What the exercise asks:
Print the listing below a second time, exactly, and omit its images.

Start of Block

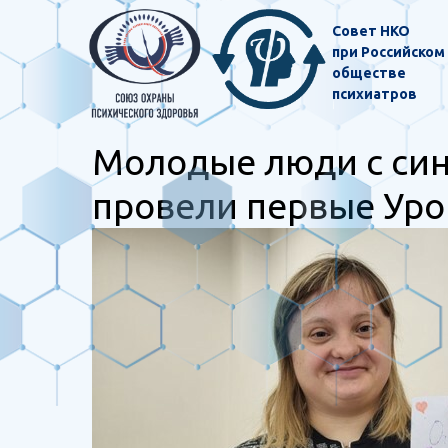
Совет НКО
при Российском
обществе
психиатров
Молодые люди с си
провели первые Уро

End of Block

Solution to the problem:
Совет НКО
при Российском
обществе
психиатров
Молодые люди с си
провели первые Уро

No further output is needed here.